Damit aber wird der Posten des leitenden Staatsanwaltes in Bozen frei. Für diesen Chefposten gibt es gleich mehrere Anwärter.
Allen voran Bramantes Stellvertreter Axel Bisignano. Nach Informationen von Salto.bz soll Bisignano aber nicht unbedingt auf das Chefamt spitzen. Auch weil ein enger Verwandter als Anwalt tätig ist und es so zu einer potenziellen Unvereinbarkeit kommen könnte.
 
Marchesini, Donatella
Donatella Marchesini: Erste Frau an der Spitze der Bozner Staatsanwaltschaft?
 
 
Sehr wohl Interesse Bramantes Nachfolge anzutreten, sagt man hingegen Igor Secco nach. Secco hat in den vergangenen Jahren die spektakulärsten Ermittlungen in Südtirol geleitet und steht damit auch am deutlichsten in der Öffentlichkeit.

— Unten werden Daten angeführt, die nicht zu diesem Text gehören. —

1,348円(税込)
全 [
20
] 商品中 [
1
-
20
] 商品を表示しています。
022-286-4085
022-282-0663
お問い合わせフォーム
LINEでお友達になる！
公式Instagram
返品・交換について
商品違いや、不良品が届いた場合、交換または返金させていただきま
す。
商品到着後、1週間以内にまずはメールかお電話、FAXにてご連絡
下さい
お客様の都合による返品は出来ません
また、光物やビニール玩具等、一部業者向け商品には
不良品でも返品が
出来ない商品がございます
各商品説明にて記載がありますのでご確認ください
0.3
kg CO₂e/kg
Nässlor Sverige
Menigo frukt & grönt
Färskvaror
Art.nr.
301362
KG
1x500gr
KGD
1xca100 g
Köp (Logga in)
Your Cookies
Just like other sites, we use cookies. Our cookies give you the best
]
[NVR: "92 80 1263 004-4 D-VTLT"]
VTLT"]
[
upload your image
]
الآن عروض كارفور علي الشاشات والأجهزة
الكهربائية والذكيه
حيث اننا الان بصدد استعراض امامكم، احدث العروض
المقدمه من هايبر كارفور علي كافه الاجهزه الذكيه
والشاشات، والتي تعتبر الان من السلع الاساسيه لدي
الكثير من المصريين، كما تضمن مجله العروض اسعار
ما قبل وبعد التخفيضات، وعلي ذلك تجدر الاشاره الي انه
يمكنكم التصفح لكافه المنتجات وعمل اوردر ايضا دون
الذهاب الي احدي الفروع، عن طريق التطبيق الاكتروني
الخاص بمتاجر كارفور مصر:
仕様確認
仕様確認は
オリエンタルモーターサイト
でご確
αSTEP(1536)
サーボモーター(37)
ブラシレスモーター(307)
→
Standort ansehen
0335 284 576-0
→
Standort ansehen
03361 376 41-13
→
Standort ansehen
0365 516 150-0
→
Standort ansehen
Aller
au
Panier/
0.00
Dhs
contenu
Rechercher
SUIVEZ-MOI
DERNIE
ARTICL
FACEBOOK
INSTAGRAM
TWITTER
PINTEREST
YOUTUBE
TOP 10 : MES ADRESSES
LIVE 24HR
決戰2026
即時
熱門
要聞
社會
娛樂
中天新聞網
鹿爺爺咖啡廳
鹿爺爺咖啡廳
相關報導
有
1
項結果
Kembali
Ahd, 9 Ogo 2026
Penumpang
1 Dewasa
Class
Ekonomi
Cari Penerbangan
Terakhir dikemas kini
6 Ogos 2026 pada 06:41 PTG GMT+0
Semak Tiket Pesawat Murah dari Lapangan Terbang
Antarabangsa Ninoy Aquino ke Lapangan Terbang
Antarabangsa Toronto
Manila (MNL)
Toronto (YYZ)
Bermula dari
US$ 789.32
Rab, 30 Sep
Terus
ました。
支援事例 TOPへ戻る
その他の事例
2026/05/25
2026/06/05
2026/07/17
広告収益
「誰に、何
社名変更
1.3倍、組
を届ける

Vor allem aber gibt es auch eine Frau, die mehr als nur gute Karten in der Hand hat. Donatella Marchesini. Marchesini liegt nicht nur im Dienstalter vor den stellvertretenden Staatsanwälten, sie arbeitet auch bereits eine Stufe höher als stellvertretende Staatsanwältin am Oberlandesgericht.
Marchesini gilt als leidenschaftliche Ermittlerin und mit der Rückkehr in die leitenden Funktion in der Staatsanwaltschaft am Landesgericht würde sie alle Fäden in der Hand halten. Zudem wäre sie die ersten Frau an der Spitze der Bozner Staatsanwaltschaft.
 

Mögliche Rückkehr

 
Formal wird aber eine Interessenbekundung für die Bramante-Nachfolge gemacht. Jeder zweisprachige Staatsanwalt, der die dienstrechtlichen Voraussetzungen für den Posten des leitenden Staatsanwaltes am Bozner Landesgericht erfüllt, kann sich bewerben. Damit kommen auch Staatsanwälte in Frage, die derzeit außerhalb Südtirols tätig ist.
Und es kommt ein prominenter Rückkehrer ins Spiel: Guido Rispoli.
 
 
 
Der Meraner Jurist war bereits zwischen 2009 bis 2016 lei­tender Oberstaatsanwalt am Landesgericht in ­Bozen. Dann ging er als Generalstaatsanwalt nach Campobasso. Im März 2020 wechselte Rispoli in dieser Funktion an die Staatsanwaltschaft nach Brescia.
Nach vier Jahren in dieser prestigeträchtigen Position sagt man Guido Rispoli jetzt Lust auf einen Wechsel nach. Und eine Rückkehr in seine Heimat.
„Er denkt daran seine Laufbahn in Bozen zu beenden“, sagt ein ehemaliger Mitarbeiter des leitenden Staatsanwaltes. Guido Rispoli selbst will sich nicht in die Karten schauen lassen. „No comment“, sagt er auf Nachfrage von Salto.bz.
Ein Dementi klingt aber anderes. Man geht deshalb im Bozner Gerichtspalast davon aus, dass der 62jährige Meraner Staatsanwalt sich um den Chefposten in der Bozner Staatsanwaltschaft bewerben wird, um hier die letzten Jahre bis zu seiner Pensionierung Dienst zu tun.
Wenn er wirklich antritt, dann wird er es“, sagt einer, der die nationale Justiz bestens kennt. Rispoli ist im CSM und darüber hinaus besten vernetzt.
Sicher ist: Mit seiner Rückkehr wird auch frischer Wind in die Bozner Staatsanwalt einziehen.